** Task details **
Once you find the line with "flexible Raumlösung für die moderne Industrie" in the entries below, return exactly every line from it through the line with "und umfassen eine".

Extracted page text data
※ ※ ※

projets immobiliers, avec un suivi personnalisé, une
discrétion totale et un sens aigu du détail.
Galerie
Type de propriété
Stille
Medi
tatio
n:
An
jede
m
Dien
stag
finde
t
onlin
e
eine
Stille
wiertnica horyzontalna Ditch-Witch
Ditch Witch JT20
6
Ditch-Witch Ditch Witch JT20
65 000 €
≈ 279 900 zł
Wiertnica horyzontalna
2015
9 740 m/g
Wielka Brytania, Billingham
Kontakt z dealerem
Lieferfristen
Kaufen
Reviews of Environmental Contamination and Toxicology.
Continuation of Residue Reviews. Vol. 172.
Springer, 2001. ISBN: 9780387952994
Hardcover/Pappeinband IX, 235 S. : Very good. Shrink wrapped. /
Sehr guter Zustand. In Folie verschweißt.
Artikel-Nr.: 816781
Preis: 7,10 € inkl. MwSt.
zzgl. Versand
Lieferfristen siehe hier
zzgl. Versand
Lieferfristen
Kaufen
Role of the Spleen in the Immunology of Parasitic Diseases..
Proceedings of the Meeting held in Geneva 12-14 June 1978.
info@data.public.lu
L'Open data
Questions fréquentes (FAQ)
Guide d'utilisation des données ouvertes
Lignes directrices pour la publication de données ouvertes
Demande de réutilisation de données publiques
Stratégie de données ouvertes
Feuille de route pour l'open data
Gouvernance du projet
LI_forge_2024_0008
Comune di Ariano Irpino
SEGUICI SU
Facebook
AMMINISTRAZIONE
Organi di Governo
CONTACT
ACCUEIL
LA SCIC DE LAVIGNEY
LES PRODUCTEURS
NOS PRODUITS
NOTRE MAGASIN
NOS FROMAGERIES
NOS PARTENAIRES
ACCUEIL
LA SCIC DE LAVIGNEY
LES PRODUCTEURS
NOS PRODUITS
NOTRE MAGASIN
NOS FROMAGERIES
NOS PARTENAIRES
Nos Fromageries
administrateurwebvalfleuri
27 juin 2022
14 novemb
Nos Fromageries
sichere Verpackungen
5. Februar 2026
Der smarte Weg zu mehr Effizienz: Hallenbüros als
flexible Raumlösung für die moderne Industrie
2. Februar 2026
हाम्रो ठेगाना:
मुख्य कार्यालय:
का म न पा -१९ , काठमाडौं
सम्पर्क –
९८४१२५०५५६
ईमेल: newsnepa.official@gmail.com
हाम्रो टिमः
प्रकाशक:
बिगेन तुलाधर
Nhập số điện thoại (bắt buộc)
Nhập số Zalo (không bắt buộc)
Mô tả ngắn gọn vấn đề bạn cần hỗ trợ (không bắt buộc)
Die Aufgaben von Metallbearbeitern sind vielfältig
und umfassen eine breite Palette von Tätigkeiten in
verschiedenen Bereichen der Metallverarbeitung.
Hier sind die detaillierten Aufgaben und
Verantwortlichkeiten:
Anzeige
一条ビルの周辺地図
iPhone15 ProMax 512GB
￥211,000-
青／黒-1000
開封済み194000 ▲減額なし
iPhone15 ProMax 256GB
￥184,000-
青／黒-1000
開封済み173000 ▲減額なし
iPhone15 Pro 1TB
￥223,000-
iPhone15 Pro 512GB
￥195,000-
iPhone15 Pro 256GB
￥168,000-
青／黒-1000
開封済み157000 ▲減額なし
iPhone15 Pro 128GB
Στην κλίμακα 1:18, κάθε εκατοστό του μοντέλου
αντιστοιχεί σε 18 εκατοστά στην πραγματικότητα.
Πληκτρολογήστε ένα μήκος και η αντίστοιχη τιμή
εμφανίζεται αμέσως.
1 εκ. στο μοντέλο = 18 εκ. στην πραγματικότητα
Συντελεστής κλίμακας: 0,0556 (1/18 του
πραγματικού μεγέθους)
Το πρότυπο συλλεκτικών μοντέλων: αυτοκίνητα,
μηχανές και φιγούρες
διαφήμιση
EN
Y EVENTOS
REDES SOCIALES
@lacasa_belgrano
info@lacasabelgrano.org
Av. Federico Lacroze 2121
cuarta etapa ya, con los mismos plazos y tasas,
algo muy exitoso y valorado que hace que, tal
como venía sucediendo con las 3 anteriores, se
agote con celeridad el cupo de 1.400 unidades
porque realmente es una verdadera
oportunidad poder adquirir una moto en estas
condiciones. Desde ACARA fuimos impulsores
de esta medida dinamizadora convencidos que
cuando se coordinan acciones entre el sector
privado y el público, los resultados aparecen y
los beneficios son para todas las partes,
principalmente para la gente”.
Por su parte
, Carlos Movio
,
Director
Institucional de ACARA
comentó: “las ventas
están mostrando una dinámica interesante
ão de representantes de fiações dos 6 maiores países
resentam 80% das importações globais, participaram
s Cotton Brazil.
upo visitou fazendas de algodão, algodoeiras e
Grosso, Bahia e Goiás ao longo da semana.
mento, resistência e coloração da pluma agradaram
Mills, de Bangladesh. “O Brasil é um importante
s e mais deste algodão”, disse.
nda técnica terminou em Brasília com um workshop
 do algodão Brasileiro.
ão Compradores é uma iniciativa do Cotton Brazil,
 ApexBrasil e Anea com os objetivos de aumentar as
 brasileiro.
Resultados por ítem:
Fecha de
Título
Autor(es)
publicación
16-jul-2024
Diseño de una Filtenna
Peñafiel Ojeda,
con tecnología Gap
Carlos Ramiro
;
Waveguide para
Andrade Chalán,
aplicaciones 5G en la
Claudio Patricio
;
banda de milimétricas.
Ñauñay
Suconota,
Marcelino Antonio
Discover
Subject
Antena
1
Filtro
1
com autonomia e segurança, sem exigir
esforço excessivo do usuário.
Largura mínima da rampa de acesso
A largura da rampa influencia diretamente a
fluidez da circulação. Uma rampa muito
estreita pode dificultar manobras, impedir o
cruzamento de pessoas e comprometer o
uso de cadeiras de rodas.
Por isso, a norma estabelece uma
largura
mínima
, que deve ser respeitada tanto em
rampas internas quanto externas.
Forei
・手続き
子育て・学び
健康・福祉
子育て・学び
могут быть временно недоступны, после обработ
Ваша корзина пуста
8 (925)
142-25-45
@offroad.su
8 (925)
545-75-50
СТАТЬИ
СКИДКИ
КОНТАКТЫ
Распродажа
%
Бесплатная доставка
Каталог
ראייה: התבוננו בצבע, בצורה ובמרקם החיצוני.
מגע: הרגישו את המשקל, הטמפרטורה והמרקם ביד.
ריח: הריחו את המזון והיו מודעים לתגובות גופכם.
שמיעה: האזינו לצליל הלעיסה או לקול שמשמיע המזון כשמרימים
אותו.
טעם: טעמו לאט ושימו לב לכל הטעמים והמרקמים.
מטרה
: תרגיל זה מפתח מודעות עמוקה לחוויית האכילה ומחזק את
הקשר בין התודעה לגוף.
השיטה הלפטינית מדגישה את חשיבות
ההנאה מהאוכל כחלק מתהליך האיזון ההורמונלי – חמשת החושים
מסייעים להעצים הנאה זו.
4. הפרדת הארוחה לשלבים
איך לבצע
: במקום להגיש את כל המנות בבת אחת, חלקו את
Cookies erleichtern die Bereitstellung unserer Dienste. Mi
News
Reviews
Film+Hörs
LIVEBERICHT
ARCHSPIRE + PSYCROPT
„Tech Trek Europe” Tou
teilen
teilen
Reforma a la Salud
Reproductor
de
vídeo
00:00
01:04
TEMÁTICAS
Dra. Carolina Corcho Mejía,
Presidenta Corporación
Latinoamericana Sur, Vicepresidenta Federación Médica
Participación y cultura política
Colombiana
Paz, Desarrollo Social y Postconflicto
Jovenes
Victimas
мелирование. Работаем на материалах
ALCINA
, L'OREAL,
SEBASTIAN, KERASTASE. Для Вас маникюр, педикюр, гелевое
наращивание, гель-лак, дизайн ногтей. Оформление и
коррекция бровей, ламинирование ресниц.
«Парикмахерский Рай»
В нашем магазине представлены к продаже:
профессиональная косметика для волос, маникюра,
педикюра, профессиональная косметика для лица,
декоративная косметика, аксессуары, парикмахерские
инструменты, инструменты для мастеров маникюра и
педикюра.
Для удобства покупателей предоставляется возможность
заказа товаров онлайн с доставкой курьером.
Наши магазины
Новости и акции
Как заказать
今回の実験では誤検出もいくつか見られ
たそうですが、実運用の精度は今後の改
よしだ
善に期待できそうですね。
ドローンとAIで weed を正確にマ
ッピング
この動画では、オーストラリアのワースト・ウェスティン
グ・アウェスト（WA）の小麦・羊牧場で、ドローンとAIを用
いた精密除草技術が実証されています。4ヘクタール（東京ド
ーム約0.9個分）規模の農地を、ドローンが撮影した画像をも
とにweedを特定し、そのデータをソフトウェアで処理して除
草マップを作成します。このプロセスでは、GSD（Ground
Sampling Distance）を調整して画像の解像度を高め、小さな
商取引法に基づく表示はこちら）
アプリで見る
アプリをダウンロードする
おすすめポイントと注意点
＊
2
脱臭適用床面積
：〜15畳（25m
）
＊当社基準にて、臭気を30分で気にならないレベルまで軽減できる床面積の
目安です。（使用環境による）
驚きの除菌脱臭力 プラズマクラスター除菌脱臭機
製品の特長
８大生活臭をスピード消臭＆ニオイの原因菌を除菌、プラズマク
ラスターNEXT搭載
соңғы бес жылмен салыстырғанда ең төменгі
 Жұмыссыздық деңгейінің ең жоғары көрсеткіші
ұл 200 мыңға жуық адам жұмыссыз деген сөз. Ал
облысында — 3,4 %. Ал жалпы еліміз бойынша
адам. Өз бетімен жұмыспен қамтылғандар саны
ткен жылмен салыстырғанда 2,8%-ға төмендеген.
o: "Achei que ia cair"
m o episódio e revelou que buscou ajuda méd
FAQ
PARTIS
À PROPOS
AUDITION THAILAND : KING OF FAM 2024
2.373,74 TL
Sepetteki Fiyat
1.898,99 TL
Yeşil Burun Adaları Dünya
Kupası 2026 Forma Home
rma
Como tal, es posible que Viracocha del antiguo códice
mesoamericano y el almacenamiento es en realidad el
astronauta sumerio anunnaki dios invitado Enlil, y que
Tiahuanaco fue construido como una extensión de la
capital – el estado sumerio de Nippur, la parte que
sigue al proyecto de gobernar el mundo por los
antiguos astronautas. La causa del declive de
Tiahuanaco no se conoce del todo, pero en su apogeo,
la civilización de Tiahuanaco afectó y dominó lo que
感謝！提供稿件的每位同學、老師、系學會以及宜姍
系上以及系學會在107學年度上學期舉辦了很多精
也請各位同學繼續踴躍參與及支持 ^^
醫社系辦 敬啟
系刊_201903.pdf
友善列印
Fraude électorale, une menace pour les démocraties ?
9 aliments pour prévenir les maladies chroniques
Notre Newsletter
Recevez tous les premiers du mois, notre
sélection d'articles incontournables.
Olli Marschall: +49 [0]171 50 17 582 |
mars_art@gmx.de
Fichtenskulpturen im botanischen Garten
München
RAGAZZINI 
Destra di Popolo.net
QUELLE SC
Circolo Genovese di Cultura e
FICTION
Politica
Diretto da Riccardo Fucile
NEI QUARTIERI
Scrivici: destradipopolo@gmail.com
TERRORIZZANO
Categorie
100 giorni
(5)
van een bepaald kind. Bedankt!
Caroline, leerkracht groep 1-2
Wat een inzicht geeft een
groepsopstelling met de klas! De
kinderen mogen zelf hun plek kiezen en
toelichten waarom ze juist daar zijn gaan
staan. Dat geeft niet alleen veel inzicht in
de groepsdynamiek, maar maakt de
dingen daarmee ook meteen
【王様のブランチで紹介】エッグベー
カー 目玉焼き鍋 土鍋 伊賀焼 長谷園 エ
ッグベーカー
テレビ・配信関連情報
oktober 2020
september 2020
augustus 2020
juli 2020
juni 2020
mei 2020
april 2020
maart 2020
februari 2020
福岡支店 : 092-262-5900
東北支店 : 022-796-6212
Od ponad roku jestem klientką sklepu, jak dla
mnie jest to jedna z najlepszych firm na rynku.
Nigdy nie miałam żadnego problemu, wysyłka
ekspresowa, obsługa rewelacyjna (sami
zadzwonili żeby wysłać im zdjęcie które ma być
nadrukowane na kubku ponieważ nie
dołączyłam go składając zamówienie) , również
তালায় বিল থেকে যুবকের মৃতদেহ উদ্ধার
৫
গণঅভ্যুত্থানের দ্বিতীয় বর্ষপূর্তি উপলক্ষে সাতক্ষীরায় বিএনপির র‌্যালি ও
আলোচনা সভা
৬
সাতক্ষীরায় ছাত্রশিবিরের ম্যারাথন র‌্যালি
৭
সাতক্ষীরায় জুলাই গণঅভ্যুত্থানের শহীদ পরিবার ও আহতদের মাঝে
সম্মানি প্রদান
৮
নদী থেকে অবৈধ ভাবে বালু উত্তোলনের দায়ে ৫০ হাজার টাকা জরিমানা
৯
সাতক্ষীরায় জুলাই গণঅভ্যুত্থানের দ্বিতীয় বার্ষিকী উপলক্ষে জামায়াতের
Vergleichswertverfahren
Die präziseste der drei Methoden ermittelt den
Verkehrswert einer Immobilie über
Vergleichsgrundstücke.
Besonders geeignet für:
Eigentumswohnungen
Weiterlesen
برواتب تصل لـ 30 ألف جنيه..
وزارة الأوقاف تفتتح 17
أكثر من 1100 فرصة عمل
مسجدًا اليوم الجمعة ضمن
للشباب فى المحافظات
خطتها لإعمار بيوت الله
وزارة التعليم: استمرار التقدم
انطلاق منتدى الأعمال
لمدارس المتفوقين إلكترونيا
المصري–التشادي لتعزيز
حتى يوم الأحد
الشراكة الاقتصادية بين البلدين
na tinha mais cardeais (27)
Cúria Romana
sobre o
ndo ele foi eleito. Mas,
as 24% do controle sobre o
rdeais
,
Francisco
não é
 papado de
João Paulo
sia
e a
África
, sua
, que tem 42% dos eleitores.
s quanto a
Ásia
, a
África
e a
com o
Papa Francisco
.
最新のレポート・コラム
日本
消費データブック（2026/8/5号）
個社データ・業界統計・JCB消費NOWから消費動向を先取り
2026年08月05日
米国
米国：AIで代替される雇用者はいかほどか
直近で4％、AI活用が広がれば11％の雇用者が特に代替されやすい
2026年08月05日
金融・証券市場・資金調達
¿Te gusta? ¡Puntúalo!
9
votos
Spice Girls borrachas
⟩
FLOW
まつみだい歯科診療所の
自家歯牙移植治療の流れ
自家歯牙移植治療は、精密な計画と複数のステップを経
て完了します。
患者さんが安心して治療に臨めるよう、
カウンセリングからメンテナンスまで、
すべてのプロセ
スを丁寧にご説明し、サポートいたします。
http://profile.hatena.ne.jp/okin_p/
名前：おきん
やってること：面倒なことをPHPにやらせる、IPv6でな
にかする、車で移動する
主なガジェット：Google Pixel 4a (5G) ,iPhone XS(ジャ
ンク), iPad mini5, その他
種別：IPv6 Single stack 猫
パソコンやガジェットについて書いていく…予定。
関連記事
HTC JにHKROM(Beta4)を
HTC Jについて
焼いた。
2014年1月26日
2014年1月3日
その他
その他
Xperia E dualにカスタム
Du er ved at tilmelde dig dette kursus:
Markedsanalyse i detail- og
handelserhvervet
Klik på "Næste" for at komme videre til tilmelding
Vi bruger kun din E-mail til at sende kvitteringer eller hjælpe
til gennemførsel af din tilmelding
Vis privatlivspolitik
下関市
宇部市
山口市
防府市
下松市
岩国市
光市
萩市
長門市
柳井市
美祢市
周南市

※ ※ ※

** Solution for this exercise **
flexible Raumlösung für die moderne Industrie
2. Februar 2026
हाम्रो ठेगाना:
मुख्य कार्यालय:
का म न पा -१९ , काठमाडौं
सम्पर्क –
९८४१२५०५५६
ईमेल: newsnepa.official@gmail.com
हाम्रो टिमः
प्रकाशक:
बिगेन तुलाधर
Nhập số điện thoại (bắt buộc)
Nhập số Zalo (không bắt buộc)
Mô tả ngắn gọn vấn đề bạn cần hỗ trợ (không bắt buộc)
Die Aufgaben von Metallbearbeitern sind vielfältig
und umfassen eine breite Palette von Tätigkeiten in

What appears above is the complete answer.